Fig. 91.2, Curvilinear regression analysis between total serum bilirubin (STB) values and the combined effect of bilirubin production and conjugation, reflected by the bilirubin production/conjugation index COHbc /( TCB [%]). Increasing values of STB correlated positively to this index ( r = 0.61; s = 39.1; y = 32.1 + 132.1 x – 45.8 x 2 + 4.6 x 3 ).

Genetically Determined Metabolic Steps on the Pathway From Heme to Conjugated Bilirubin

Heme Oxygenase-1

Heme oxygenase-1 (HO-1) is the rate-limiting enzyme in the heme degradation pathway. Biliverdin, which is formed as a result of this reaction, is subsequently converted to bilirubin. It is logical, therefore, to expect that increased activity of HO-1 should lead to increased heme catabolism and thereby enhanced bilirubin production. The gene encoding HO-1, the inducible isoform of HO, has a polymorphic dinucleotide guanine thymine repeat (GT) n in the promoter region. , This regulatory region modulates gene transcription. Expression of HO-1 is enhanced by a lower number of (GT) n repeats. Therefore, short HO-1 promoter sequences should be associated with increased HO activity and lead to increased bilirubin production.

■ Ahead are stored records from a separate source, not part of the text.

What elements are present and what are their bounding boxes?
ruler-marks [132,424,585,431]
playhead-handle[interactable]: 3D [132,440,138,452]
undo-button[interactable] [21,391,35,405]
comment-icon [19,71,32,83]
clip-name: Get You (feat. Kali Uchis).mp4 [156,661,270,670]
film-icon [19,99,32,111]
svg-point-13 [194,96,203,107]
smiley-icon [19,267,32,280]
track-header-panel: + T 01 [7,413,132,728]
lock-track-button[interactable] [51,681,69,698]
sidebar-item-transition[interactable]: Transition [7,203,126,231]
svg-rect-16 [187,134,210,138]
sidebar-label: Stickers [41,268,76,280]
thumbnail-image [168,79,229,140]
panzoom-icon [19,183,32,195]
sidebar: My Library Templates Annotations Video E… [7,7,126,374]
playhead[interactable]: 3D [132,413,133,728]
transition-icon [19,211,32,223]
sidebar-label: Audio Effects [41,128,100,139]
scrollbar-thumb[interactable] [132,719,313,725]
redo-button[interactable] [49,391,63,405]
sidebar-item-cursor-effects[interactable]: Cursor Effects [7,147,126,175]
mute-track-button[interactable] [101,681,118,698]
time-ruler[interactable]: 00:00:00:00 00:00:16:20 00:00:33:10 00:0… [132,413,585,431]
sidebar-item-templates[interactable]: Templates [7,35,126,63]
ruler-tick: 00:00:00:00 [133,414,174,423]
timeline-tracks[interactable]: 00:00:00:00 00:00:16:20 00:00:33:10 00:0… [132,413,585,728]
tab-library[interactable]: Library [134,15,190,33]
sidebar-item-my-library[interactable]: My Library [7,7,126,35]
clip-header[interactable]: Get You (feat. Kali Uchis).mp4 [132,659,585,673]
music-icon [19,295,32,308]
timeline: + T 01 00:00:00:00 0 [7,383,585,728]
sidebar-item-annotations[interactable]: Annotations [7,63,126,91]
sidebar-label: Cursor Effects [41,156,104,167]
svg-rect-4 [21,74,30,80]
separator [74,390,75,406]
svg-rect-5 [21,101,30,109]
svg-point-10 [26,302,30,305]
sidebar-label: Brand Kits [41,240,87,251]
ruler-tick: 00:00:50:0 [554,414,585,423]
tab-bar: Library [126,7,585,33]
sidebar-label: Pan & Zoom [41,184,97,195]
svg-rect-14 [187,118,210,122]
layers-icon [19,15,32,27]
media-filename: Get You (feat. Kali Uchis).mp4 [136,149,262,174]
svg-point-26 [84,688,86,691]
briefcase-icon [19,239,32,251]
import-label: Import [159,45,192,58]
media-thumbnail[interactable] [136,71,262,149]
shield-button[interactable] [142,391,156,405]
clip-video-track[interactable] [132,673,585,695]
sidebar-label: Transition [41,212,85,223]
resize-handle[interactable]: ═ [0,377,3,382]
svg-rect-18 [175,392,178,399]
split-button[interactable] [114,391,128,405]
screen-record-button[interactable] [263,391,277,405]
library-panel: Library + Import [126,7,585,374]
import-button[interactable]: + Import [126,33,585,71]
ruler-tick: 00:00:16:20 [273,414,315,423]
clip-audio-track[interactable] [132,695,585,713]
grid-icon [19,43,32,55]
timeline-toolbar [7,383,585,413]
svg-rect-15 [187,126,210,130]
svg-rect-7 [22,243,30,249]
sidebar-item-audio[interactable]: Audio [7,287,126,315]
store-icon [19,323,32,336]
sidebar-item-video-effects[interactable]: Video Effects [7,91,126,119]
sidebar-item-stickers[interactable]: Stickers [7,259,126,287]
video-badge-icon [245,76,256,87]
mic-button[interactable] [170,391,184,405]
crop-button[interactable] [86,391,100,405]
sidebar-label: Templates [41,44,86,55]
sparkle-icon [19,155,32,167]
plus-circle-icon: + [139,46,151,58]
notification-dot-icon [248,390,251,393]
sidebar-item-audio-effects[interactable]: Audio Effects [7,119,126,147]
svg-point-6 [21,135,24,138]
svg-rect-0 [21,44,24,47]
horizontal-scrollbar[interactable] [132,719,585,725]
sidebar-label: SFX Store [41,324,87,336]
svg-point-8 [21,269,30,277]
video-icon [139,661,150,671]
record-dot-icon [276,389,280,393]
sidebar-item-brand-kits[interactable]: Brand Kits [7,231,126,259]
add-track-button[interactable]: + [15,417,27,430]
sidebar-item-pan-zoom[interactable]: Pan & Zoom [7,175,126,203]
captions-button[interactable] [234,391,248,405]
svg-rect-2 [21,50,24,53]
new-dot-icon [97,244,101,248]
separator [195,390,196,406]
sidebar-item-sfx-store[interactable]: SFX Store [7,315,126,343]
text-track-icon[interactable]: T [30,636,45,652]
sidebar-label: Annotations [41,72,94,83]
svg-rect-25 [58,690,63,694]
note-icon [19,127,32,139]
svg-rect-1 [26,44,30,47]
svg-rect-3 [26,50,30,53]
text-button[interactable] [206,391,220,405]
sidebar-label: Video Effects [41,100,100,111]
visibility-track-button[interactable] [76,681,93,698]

(GT) n promoter repeat lengths range from 12 to 40 repeats with a bimodal distribution at or around 23 and 30 repeats ( Fig. 91.3 ). , This has allowed the identification of three subclasses according to the number of (GT) n repeats: fewer than 25 repeats (short); between 25 and 30 repeats (medium); and more than 30 repeats (long). The impact of various (GT) n repeat lengths on the transcriptional activity of the HO-1 promoter has been studied. Compared with constructs with greater than 25 repeats, those with fewer than 25 repeats showed increased HO-1 promoter activity, , , HO-1 messenger RNA (mRNA) expression, and enzyme activity. HO-1 (GT) n allele length combinations have been used to designate promoter genotypes including short/short, short/medium, short/long, medium/medium, medium/long, and long/long.

Fig. 91.3, Distribution of HO-1 promoter (GT) n repeats according to allele length of 199 newborns. Note the bimodal distribution similar to other population groups (see text).

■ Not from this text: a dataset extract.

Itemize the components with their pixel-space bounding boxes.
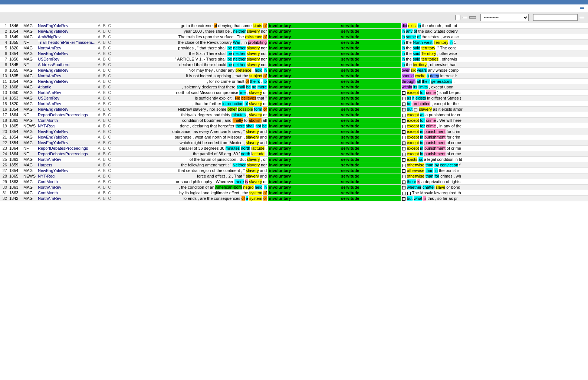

Variations in the distributions of the short, medium, and long promoter length sequences may be due to ethnicity or classification differences. Thus the distribution of short, medium, and long promoter alleles differed significantly in three separate studies. , , However, the data are not entirely clear because the exact cutoff points defining short, medium, and long (GT) n alleles are somewhat arbitrary. This is a key issue because only the short allele is likely to affect heme catabolism. It is unlikely that variation in the cutoff point between the medium and long alleles would have a significant effect on the variation in bilirubin levels between studies.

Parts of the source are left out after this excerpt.